Deb over at Smitten Kitchen (who is also not a pea lover) made a tempting-looking pea-studded pasta salad with a red pepper vinaigrette filling in for the usual oozy mayo dressing. Plus, the peas rest inside the shell-shaped pasta like they’re still in their pods — so cute!

Smitten Kitchen's Red Pepper-Pea Pasta Salad

Smitten Kitchen's Red Pepper-Pea Pasta Salad

Fresh peas have a great sweetness, and Heidi at 101 Cookbooks dresses her Fresh Pea Salad with a mint-date dressing to accentuate the sweet notes even more. This bright salad looks like the perfect light lunch.

Fresh Pea Salad From 101 Cookbooks

Fresh Pea Salad From 101 Cookbooks

Peas plus pasta also sounded very tempting, like this Tagliatelle with Fresh Peas and Lemon from Bill Granger.

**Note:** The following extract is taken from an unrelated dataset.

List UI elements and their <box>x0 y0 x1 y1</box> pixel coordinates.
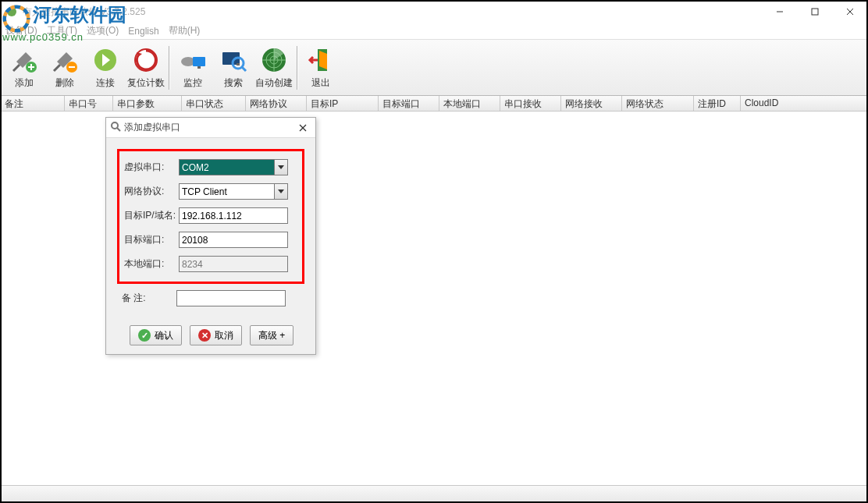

Bill Granger's Tagliatelle With Fresh Peas

Bill Granger's Tagliatelle With Fresh Peas

Or, why not put them atop toast like La Tartine Gourmande does? This bright green goat cheese-scallion mixture looks beautiful (and delicious) with vibrant peas and radishes scattered on top.

La Tartine Gourmande's Brioche with Fresh Peas

La Tartine Gourmande's Brioche with Fresh Peas

Our own Aida Mollenkamp braises peas with chicken broth and butter lettuce (if you’ve never tried it cooked, it’s surprisingly amazing) and finishes it off with creamy Greek yogurt.

Aida's Braised Lettuce and Peas

Aida's Braised Lettuce and Peas

So what did I end up making? I had pasta. I had peas. I had lettuce. I sautéed the peas with shallots à la this Mark Bittman recipe, then tossed with pasta and topped it with a little crispy Spanish ham. The verdict? Even the semi-painful shelling process (emotionally, not physically) was worth it — consider me converted.

What’s your take on peas: okay, no way or all-out pea lover?